The Fourth District Court of Appeals in California ruled Thursday that the Superior Court of Orange County, Calif., erred in limiting the scope of Kahn's 2011 trial.
In that trial, a jury was instructed to decide narrowly whether Kahn's Superior Automotive Group was delinquent in repaying its Nissan loans.
Kahn has acknowledged all along that it was delinquent, and that all parties in the matter knew it. But his lawsuit against the finance company alleged that Nissan had made special repayment arrangements with him -- and then reneged on the arrangements when the economy worsened.
The jury in that case awarded Nissan $40 million in damages from Kahn for breach of contract.

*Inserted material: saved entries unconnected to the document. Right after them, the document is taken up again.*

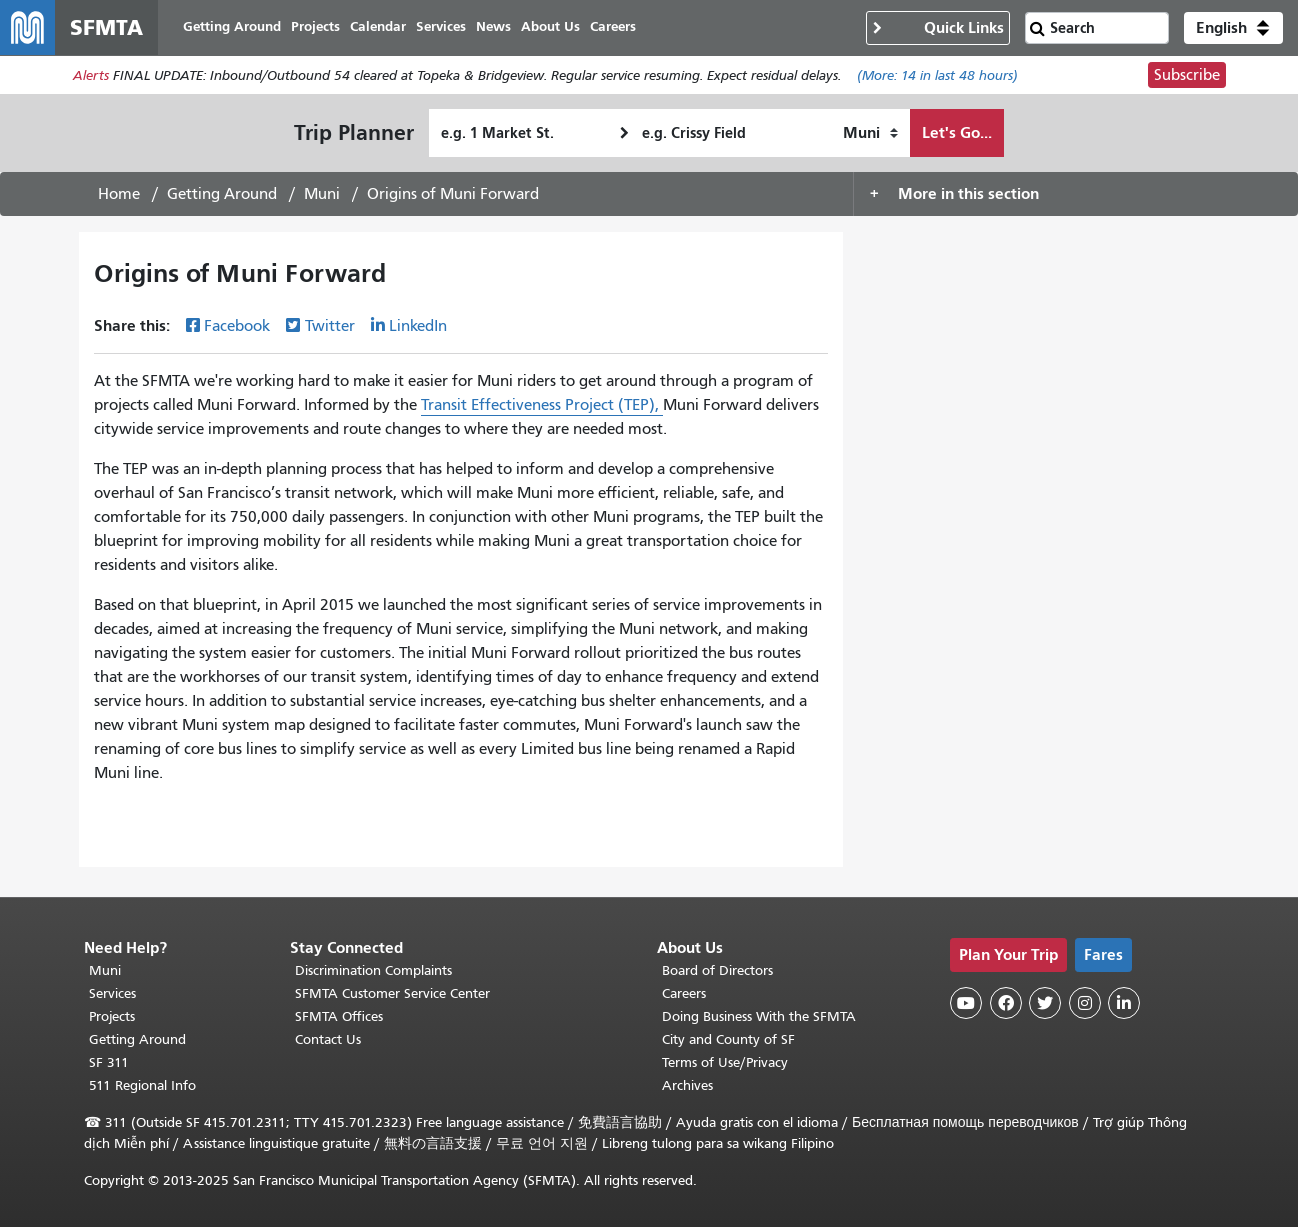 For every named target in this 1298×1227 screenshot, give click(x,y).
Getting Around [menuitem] (233, 27)
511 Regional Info (142, 1085)
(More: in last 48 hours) (937, 76)
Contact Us (328, 1039)
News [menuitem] (494, 27)
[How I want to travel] (870, 134)
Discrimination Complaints (373, 970)
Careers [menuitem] (614, 27)
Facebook (237, 327)
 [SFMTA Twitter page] (1045, 1003)
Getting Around (222, 195)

This week's appeals ruling allows Kahn and his lawyers to present a broader version of the case to a new Superior Court jury.
Kahn's lawyer, Skip Miller of Los Angeles, said the now-unemployed dealer will seek "well over $100 million" in damages from Nissan when the trial goes forward this year.
"Mike Kahn was a superstar dealer, and Nissan destroyed his business and destroyed him," Miller said in a phone interview.
A statement issued by Nissan on Friday said that a second trial will not change the jury’s award of $40 million to Nissan -- but only address Kahn’s counterclaims for damages.
“The judgment for Nissan against Mr. Kahn stands and is unaffected by this outcome,” the statement said. “The jury's verdict awarding $40 million was not affected, and we are confident that in any retrial, Mr. Kahn's claims will once again be rejected.”
The company and its once-high-flying dealer have been battling since February 2009, when Nissan declared him delinquent on his factory loans and cancelled all financing for six of Kahn's seven California dealerships.
Nissan later sued to reclaim $40 million in outstanding loans, which covered five Nissan stores and a Toyota store.
Kahn countersued for approximately $100 million, contending Nissan officials had permitted him to operate despite delinquent payments.
It is standard industry practice for automakers to cut off financing to dealerships that fail to repay factory loans as scheduled. Many dealerships closed during the economic turmoil of 2008-10.
Kahn's 2010 lawsuit alleged that Nissan officials promised in late 2008 and January 2009 to help him work through the economic crisis and pay off his delinquent loans.
The suit alleged that Nissan then abruptly pulled the financing in the first quarter of 2009 and seized his inventories, his home and other assets.